* [Supplied entries]
—————

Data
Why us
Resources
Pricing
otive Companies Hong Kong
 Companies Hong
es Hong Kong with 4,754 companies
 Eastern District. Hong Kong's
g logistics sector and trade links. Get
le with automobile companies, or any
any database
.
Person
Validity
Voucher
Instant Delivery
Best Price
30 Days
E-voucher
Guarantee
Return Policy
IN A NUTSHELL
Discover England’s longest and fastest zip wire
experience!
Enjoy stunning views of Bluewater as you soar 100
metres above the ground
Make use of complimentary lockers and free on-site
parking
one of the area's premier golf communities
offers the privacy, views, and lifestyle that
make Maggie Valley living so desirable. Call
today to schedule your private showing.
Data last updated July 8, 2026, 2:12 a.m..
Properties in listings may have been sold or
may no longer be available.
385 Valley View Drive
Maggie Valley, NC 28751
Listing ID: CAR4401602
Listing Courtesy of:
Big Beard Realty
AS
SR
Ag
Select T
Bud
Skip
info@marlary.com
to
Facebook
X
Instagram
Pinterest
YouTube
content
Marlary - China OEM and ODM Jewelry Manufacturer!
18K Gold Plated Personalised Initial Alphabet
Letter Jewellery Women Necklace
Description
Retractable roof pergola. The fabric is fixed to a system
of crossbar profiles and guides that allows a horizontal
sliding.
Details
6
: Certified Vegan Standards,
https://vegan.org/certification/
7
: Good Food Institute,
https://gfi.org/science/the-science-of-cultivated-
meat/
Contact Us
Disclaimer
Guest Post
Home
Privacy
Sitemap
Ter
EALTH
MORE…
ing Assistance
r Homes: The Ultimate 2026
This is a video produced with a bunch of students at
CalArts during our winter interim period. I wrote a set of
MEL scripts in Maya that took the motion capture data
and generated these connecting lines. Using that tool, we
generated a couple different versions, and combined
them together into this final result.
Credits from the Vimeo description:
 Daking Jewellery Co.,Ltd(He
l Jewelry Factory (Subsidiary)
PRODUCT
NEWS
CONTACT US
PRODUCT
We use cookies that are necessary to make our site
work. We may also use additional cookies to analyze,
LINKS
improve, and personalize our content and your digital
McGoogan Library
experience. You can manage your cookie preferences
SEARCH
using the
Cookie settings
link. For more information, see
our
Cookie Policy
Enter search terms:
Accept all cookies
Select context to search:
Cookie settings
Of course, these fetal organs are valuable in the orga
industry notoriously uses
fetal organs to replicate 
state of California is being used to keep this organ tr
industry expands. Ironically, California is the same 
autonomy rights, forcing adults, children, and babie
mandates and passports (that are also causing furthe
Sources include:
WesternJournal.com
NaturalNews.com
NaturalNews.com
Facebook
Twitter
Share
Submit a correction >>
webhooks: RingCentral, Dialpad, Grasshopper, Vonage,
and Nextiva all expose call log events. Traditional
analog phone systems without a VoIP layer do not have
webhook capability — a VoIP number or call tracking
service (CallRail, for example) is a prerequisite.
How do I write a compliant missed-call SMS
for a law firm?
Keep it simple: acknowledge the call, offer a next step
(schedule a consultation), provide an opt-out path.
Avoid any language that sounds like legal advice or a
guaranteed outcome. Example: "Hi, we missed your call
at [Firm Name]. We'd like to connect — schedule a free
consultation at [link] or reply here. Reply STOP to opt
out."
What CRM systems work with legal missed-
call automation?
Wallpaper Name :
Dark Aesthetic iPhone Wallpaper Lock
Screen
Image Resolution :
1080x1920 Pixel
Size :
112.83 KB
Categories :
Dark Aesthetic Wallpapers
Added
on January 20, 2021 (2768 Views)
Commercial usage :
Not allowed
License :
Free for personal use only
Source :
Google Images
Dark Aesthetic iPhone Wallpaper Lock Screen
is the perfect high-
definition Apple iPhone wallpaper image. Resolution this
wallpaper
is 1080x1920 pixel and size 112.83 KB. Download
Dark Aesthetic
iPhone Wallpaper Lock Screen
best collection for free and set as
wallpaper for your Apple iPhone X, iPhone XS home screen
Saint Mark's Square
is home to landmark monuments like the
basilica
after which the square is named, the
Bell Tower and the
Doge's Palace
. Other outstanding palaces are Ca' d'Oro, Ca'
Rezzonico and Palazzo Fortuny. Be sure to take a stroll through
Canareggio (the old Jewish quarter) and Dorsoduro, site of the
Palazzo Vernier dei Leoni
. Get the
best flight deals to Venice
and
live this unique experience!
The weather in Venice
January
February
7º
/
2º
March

—————

Everything in the listing above should be restated exactly.

* [Task answer]
Data
Why us
Resources
Pricing
otive Companies Hong Kong
 Companies Hong
es Hong Kong with 4,754 companies
 Eastern District. Hong Kong's
g logistics sector and trade links. Get
le with automobile companies, or any
any database
.
Person
Validity
Voucher
Instant Delivery
Best Price
30 Days
E-voucher
Guarantee
Return Policy
IN A NUTSHELL
Discover England’s longest and fastest zip wire
experience!
Enjoy stunning views of Bluewater as you soar 100
metres above the ground
Make use of complimentary lockers and free on-site
parking
one of the area's premier golf communities
offers the privacy, views, and lifestyle that
make Maggie Valley living so desirable. Call
today to schedule your private showing.
Data last updated July 8, 2026, 2:12 a.m..
Properties in listings may have been sold or
may no longer be available.
385 Valley View Drive
Maggie Valley, NC 28751
Listing ID: CAR4401602
Listing Courtesy of:
Big Beard Realty
AS
SR
Ag
Select T
Bud
Skip
info@marlary.com
to
Facebook
X
Instagram
Pinterest
YouTube
content
Marlary - China OEM and ODM Jewelry Manufacturer!
18K Gold Plated Personalised Initial Alphabet
Letter Jewellery Women Necklace
Description
Retractable roof pergola. The fabric is fixed to a system
of crossbar profiles and guides that allows a horizontal
sliding.
Details
6
: Certified Vegan Standards,
https://vegan.org/certification/
7
: Good Food Institute,
https://gfi.org/science/the-science-of-cultivated-
meat/
Contact Us
Disclaimer
Guest Post
Home
Privacy
Sitemap
Ter
EALTH
MORE…
ing Assistance
r Homes: The Ultimate 2026
This is a video produced with a bunch of students at
CalArts during our winter interim period. I wrote a set of
MEL scripts in Maya that took the motion capture data
and generated these connecting lines. Using that tool, we
generated a couple different versions, and combined
them together into this final result.
Credits from the Vimeo description:
 Daking Jewellery Co.,Ltd(He
l Jewelry Factory (Subsidiary)
PRODUCT
NEWS
CONTACT US
PRODUCT
We use cookies that are necessary to make our site
work. We may also use additional cookies to analyze,
LINKS
improve, and personalize our content and your digital
McGoogan Library
experience. You can manage your cookie preferences
SEARCH
using the
Cookie settings
link. For more information, see
our
Cookie Policy
Enter search terms:
Accept all cookies
Select context to search:
Cookie settings
Of course, these fetal organs are valuable in the orga
industry notoriously uses
fetal organs to replicate 
state of California is being used to keep this organ tr
industry expands. Ironically, California is the same 
autonomy rights, forcing adults, children, and babie
mandates and passports (that are also causing furthe
Sources include:
WesternJournal.com
NaturalNews.com
NaturalNews.com
Facebook
Twitter
Share
Submit a correction >>
webhooks: RingCentral, Dialpad, Grasshopper, Vonage,
and Nextiva all expose call log events. Traditional
analog phone systems without a VoIP layer do not have
webhook capability — a VoIP number or call tracking
service (CallRail, for example) is a prerequisite.
How do I write a compliant missed-call SMS
for a law firm?
Keep it simple: acknowledge the call, offer a next step
(schedule a consultation), provide an opt-out path.
Avoid any language that sounds like legal advice or a
guaranteed outcome. Example: "Hi, we missed your call
at [Firm Name]. We'd like to connect — schedule a free
consultation at [link] or reply here. Reply STOP to opt
out."
What CRM systems work with legal missed-
call automation?
Wallpaper Name :
Dark Aesthetic iPhone Wallpaper Lock
Screen
Image Resolution :
1080x1920 Pixel
Size :
112.83 KB
Categories :
Dark Aesthetic Wallpapers
Added
on January 20, 2021 (2768 Views)
Commercial usage :
Not allowed
License :
Free for personal use only
Source :
Google Images
Dark Aesthetic iPhone Wallpaper Lock Screen
is the perfect high-
definition Apple iPhone wallpaper image. Resolution this
wallpaper
is 1080x1920 pixel and size 112.83 KB. Download
Dark Aesthetic
iPhone Wallpaper Lock Screen
best collection for free and set as
wallpaper for your Apple iPhone X, iPhone XS home screen
Saint Mark's Square
is home to landmark monuments like the
basilica
after which the square is named, the
Bell Tower and the
Doge's Palace
. Other outstanding palaces are Ca' d'Oro, Ca'
Rezzonico and Palazzo Fortuny. Be sure to take a stroll through
Canareggio (the old Jewish quarter) and Dorsoduro, site of the
Palazzo Vernier dei Leoni
. Get the
best flight deals to Venice
and
live this unique experience!
The weather in Venice
January
February
7º
/
2º
March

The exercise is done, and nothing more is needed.